Your instructions:
The answer should be each line of the records that contains the word "Apple"; please copy them all.

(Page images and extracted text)
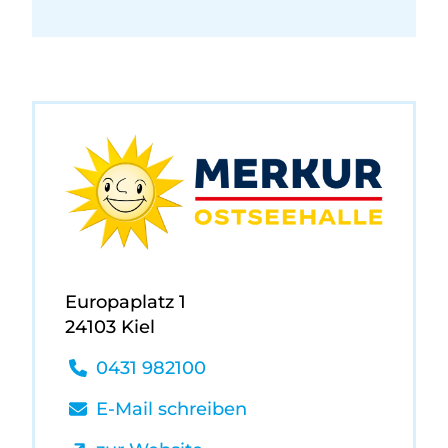
Europaplatz 1
24103 Kiel
0431 982100
E-Mail schreiben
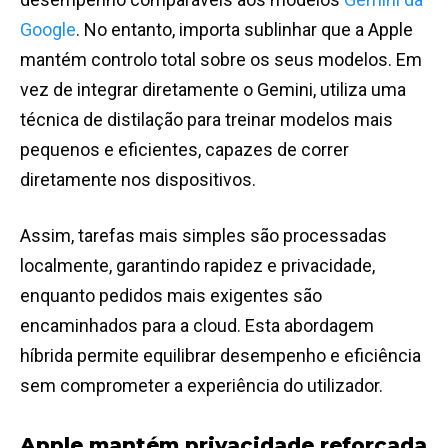
Google
. No entanto, importa sublinhar que a Apple
mantém controlo total sobre os seus modelos. Em
vez de integrar diretamente o Gemini, utiliza uma
técnica de distilação para treinar modelos mais
pequenos e eficientes, capazes de correr
diretamente nos dispositivos.
Assim, tarefas mais simples são processadas
localmente, garantindo rapidez e privacidade,
enquanto pedidos mais exigentes são
encaminhados para a cloud. Esta abordagem
híbrida permite equilibrar desempenho e eficiência
sem comprometer a experiência do utilizador.
Apple mantém privacidade reforçada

Finished exercise:
. No entanto, importa sublinhar que a Apple
Apple mantém privacidade reforçada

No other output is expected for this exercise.